58% iron ore price at new peak; 62% nears 12-month high: TSI

The latest daily iron ore reference prices released by The Steel Index (TSI) yesterday, Thursday, show that the prices for both 62% and 58% Fe content iron ore have moved strongly upwards during the past week, continuing the trend since early November. Average weekly freight rates from Australia slipped down, while rates from Brazil moved lower initially before returning to the same level. Weekly rates from east coast of India were essentially stable, but freights from west coast fell. The reference price for 58% Fe content iron ore fines is $5.90/dmt higher at $157.50/dmt; above the previous high of 23 April last year.
The reference price for 62% Fe content iron ore fines yesterday showed a $8.90/dmt, or 5%, increase and ended at $185.40/dmt; just below the 2010 peak of 21st April. Daily freight rates from Brazil to China firmed at the start of the week but eased and finished 2% higher. Rates from Australia dropped but then gained to nearly 1% below last week. Daily freight rates for shipments from east coast of India rose 2.5%; rates from west coast dropped nearly 10%. TSI is majority-owned by Steel Business Briefing and specialises in compiling steel, scrap and iron ore reference prices based on actual transaction data. Further details of the methodology and specifications for the two grades of iron ore can be found on the website www.thesteelindex.com. Companies wishing to subscribe to the full set of reference prices or apply to submit iron ore, scrap or steel price data can do so on the website.
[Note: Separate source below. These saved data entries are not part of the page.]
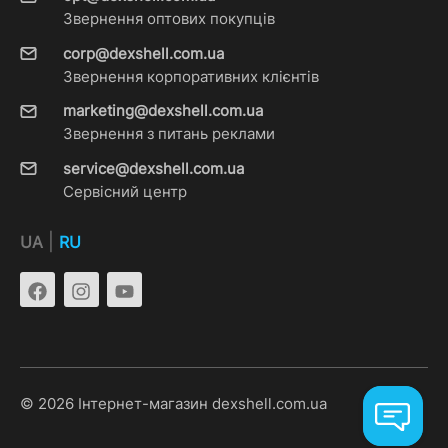
Звернення оптових покупців
corp@dexshell.com.ua
Звернення корпоративних клієнтів
marketing@dexshell.com.ua
Звернення з питань реклами
service@dexshell.com.ua
Сервісний центр
|
UA
RU
© 2026 Інтернет-магазин dexshell.com.ua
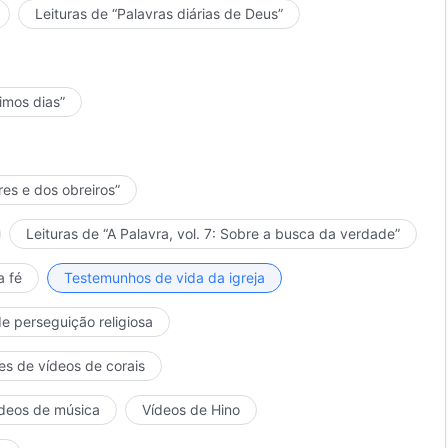
Leituras de “Palavras diárias de Deus”
timos dias”
res e dos obreiros”
Leituras de “A Palavra, vol. 7: Sobre a busca da verdade”
a fé
Testemunhos de vida da igreja
de perseguição religiosa
es de vídeos de corais
deos de música
Vídeos de Hino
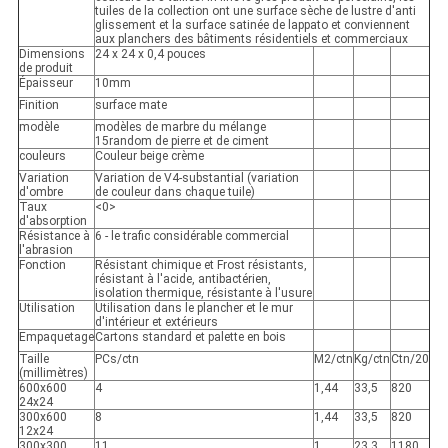
tuiles de la collection ont une surface sèche de lustre d'anti
glissement et la surface satinée de lappato et conviennent
aux planchers des bâtiments résidentiels et commerciaux
Dimensions
24 x 24 x 0,4 pouces
de produit
Épaisseur
10mm
Finition
surface mate
modèle
modèles de marbre du mélange
15random de pierre et de ciment
couleurs
Couleur beige crème
Variation
Variation de V4-substantial (variation
d'ombre
de couleur dans chaque tuile)
Taux
<0>
d'absorption
Résistance à
6 - le trafic considérable commercial
l'abrasion
Fonction
Résistant chimique et Frost résistants,
résistant à l'acide, antibactérien,
isolation thermique, résistante à l'usure
Utilisation
Utilisation dans le plancher et le mur
d'intérieur et extérieurs
Empaquetage
Cartons standard et palette en bois
Taille
PCs/ctn
M2/ctn
Kg/ctn
Ctn/20
(millimètres)
600x600
4
1,44
33,5
820
24x24
300x600
8
1,44
33,5
820
12x24
300x300
11
1
23,3
1180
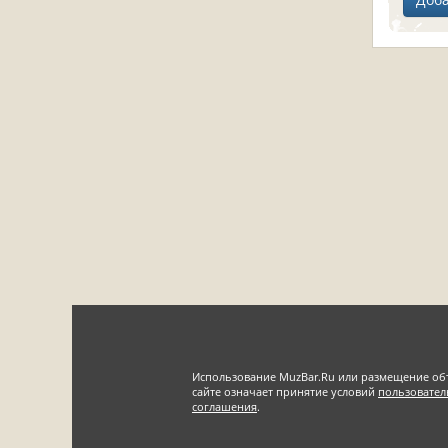
Использование MuzBar.Ru или размещение об
сайте означает принятие условий
пользовател
соглашения
.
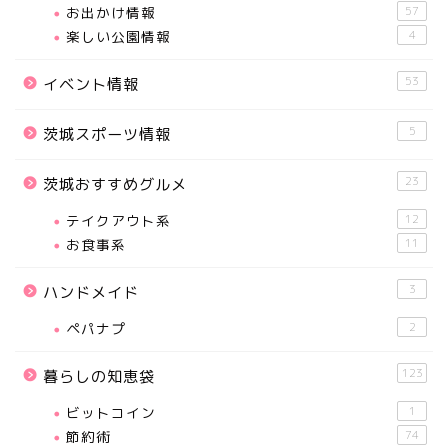
お出かけ情報
57
楽しい公園情報
4
53
イベント情報
5
茨城スポーツ情報
23
茨城おすすめグルメ
テイクアウト系
12
お食事系
11
3
ハンドメイド
ペパナプ
2
123
暮らしの知恵袋
ビットコイン
1
節約術
74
More signs of longs markets peaking, as scrap prices stall

Spot 62% Fe iron ore prices last week rose 3.3% to $178.3/dmt, according to The Steel Index, whilst Turkish scrap prices hardly moved. Many steel prices continued to increase, however. Iron ore availability in China was restricted due to both limited supplies and steady demand from local traders and small domestic mills preparing for the spring construction season. Last week, Chinese traders booked 63.5/63% Fe fines from India at $179-181/dmt cfr China and prices have since risen further. Offers for 63.5/63% ore reached $190/dmt. In contrast Turkish scrap demand was slow as local traders and mills were sceptical about passing the higher scrap prices on to the regional markets for rebar, and to a lesser extent billet. In South East Asia though, scrap and billet prices continued to climb, but rebar prices too were responding only sluggishly. In contrast, the mood in the Chinese steel market appears upbeat as the New Year approaches. Withdraw material costs rising, mills hiked their list prices for February, and exchange-traded steel futures soared on anticipation of the higher prices. But again questions remain over underlying demand, with much speculative buying. By and large, strip and plate prices are continuing to rise reflecting the higher Q1 contract prices for iron ore and coking coal, and the expectation of higher Q2 prices. Since the final months of last year, these costs are estimated by SBB to have risen by about $100/t, with some analysts talking about another $100/t for Q2. US sheet prices have risen by more than this, whilst those in Europe have increased by about this amount. Stockists as well as end-users have been buying, highlighting the conditional nature of these increases, particularly in North America.